Complex query with two tables and multilpe data and price ranges
-
04-10-2019 - |
Question
Let's suppose that I have these tables:
[ properties ]
id (INT, PK)
name (VARCHAR)
[ properties_prices ]
id (INT, PK)
property_id (INT, FK)
date_begin (DATE)
date_end (DATE)
price_per_day (DECIMAL)
price_per_week (DECIMAL)
price_per_month (DECIMAL)
And my visitor runs a search like: List the first 10 (pagination) properties where the price per day (price_per_day field) is between 10 and 100 on the period for 1st may until 31 december
I know thats a huge query, and I need to paginate the results, so I must do all the calculation and login in only one query... that's why i'm here! :)
Questions about the problem
If there are gaps, would that be an acceptable property?
There're no gaps. All the possible dates are in the database.
If the price is between 10 and 100 in some sup-periods, but not in others, do you want to get that property?
In the perfect world, no... We'll need to calculate the "sum" of that type of price in that period considering all the variations/periods.
Also, what are the "first 10"? How are they ordered? Lowest price first? But there could be more than one price.
This is just an example of pagination with 10 results per page... Can be ordered by the FULLTEXT search that I'll add with keywords and these things... As I said, it's a pretty big query.
Solution
What you tell us is not precise enough. From your data structure and your question I assume:
- the price of a property can change in that period, and there would be a properties_price entry for each sub-period
- there should be no overlaps in the sub-periods, but the data structure does not guarantee that
- there can be gaps in the sub-periods
But there are still questions:
- If there are gaps, would that be an acceptable property?
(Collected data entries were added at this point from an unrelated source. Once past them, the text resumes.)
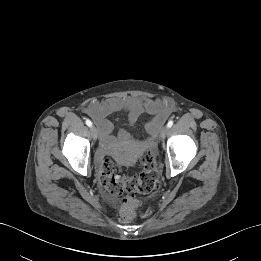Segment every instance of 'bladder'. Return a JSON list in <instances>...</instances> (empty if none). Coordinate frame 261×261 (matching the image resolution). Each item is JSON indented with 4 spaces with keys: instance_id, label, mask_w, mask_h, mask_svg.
Wrapping results in <instances>:
<instances>
[{
    "instance_id": "1",
    "label": "bladder",
    "mask_w": 261,
    "mask_h": 261,
    "mask_svg": "<svg viewBox=\"0 0 261 261\" xmlns=\"http://www.w3.org/2000/svg\"><path fill=\"white\" fill-rule=\"evenodd\" d=\"M129 138L127 136L123 137H118L114 142H113V149L116 152V159L122 163V164H129L132 160L131 156H125L126 152L122 149L121 145L125 141H127ZM138 156V151H136L133 154V158H136Z\"/></svg>"
}]
</instances>
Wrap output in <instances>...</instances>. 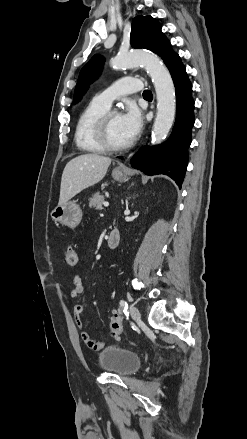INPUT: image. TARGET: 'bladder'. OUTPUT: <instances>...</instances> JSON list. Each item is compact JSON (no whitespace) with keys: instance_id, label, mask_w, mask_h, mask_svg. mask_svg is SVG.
I'll list each match as a JSON object with an SVG mask.
<instances>
[{"instance_id":"obj_1","label":"bladder","mask_w":247,"mask_h":439,"mask_svg":"<svg viewBox=\"0 0 247 439\" xmlns=\"http://www.w3.org/2000/svg\"><path fill=\"white\" fill-rule=\"evenodd\" d=\"M100 367L119 376H129L137 372L141 366L140 356L120 346H108L99 354Z\"/></svg>"}]
</instances>
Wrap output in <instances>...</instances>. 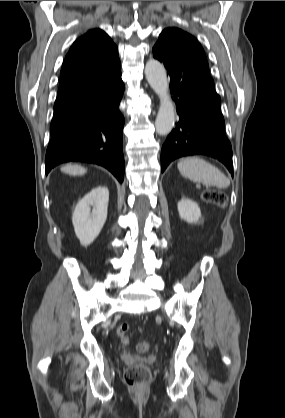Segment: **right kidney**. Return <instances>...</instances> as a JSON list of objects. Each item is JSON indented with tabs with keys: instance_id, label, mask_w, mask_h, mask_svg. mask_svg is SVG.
Returning a JSON list of instances; mask_svg holds the SVG:
<instances>
[{
	"instance_id": "right-kidney-1",
	"label": "right kidney",
	"mask_w": 285,
	"mask_h": 418,
	"mask_svg": "<svg viewBox=\"0 0 285 418\" xmlns=\"http://www.w3.org/2000/svg\"><path fill=\"white\" fill-rule=\"evenodd\" d=\"M108 201V188L99 186L76 205L72 223L81 245L88 246L98 237L107 219Z\"/></svg>"
}]
</instances>
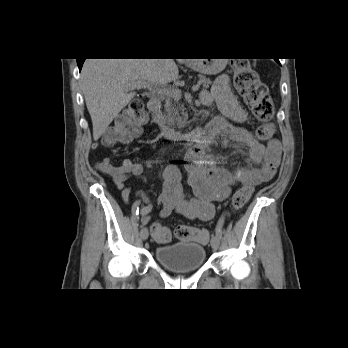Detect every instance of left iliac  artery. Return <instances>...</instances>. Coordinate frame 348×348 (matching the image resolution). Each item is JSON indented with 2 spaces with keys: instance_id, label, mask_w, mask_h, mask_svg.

- If the price is between 10 and 100 in some sup-periods, but not in others, do you want to get that property?
- Also, what are the "first 10"? How are they ordered? Lowest price first? But there could be more than one price.
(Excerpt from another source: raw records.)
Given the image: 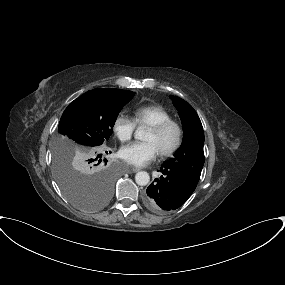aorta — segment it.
<instances>
[{
    "label": "aorta",
    "mask_w": 285,
    "mask_h": 285,
    "mask_svg": "<svg viewBox=\"0 0 285 285\" xmlns=\"http://www.w3.org/2000/svg\"><path fill=\"white\" fill-rule=\"evenodd\" d=\"M146 130L144 127H138L135 131V138L138 140H144ZM135 181L140 186H145L150 181V176L145 171H140L135 175Z\"/></svg>",
    "instance_id": "762f6f07"
}]
</instances>
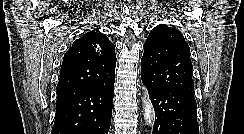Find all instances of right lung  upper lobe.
I'll return each mask as SVG.
<instances>
[{"instance_id":"right-lung-upper-lobe-1","label":"right lung upper lobe","mask_w":244,"mask_h":134,"mask_svg":"<svg viewBox=\"0 0 244 134\" xmlns=\"http://www.w3.org/2000/svg\"><path fill=\"white\" fill-rule=\"evenodd\" d=\"M115 66L114 44L98 30L89 31L64 55L57 93L101 84L115 75Z\"/></svg>"}]
</instances>
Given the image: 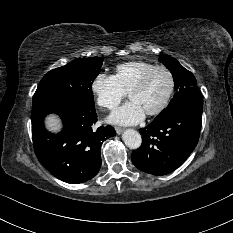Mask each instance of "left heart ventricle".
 Masks as SVG:
<instances>
[{
	"label": "left heart ventricle",
	"mask_w": 233,
	"mask_h": 233,
	"mask_svg": "<svg viewBox=\"0 0 233 233\" xmlns=\"http://www.w3.org/2000/svg\"><path fill=\"white\" fill-rule=\"evenodd\" d=\"M170 86V79L166 72H156L148 81L146 86L129 98L137 102L145 113L157 109L164 101Z\"/></svg>",
	"instance_id": "obj_1"
}]
</instances>
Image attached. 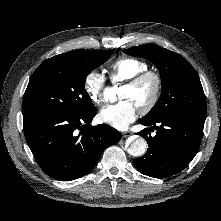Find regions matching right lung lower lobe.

Depending on the answers, there might be no single query doing the trick. But if you accept the gaps, that could return what you want:
SELECT *
FROM properties AS p
WHERE EXISTS -- property is available in the price range
(SELECT * FROM properties_prices AS pp1
WHERE p.id = pp1.property_id AND
pp1.price_per_day between 10 and 100 AND
(pp1.date_begin <= "2010-12-31" OR pp1.date_end >= "2010-05-01")) AND
NOT EXISTS -- property is in the price range in all sup-periods, but there might be gaps
(SELECT * FROM properties_prices AS pp2
WHERE p.id = pp2.property_id AND
pp2.price_per_day not between 10 and 100 AND
(pp2.date_begin <= "2010-12-31" OR pp2.date_end >= "2010-05-01"))
ORDER BY name --- ???
LIMIT 10
That query doesn't give you the prices or other details. That would need to go in an extra query. But perhaps my assumptions are all wrong anyway.
OTHER TIPS
This is similar to the answer given by @mdma, but I use a condition in the join clause for the price range, instead of the HAVING
trick.
SELECT p.id, MAX(p.name),
MIN(v.price_per_day) AS price_low,
MAX(v.price_per_day) AS price_high
FROM properties p
JOIN properties_prices v ON p.id = v.property_id
AND v.price_per_day BETWEEN 10 AND 100
AND v.date_begin < '2010-12-31' AND v.date_end > '2010-05-01'
GROUP BY p.id
ORDER BY ...
LIMIT 10;
I would also recommend creating a covering index:
CREATE INDEX prices_covering ON properties_prices
(property_id, price_per_day, date_begin, date_end);
This allows your query to run as optimally as possible, because it can read the values directly from the index. It won't have to read the rows of data from the table at all.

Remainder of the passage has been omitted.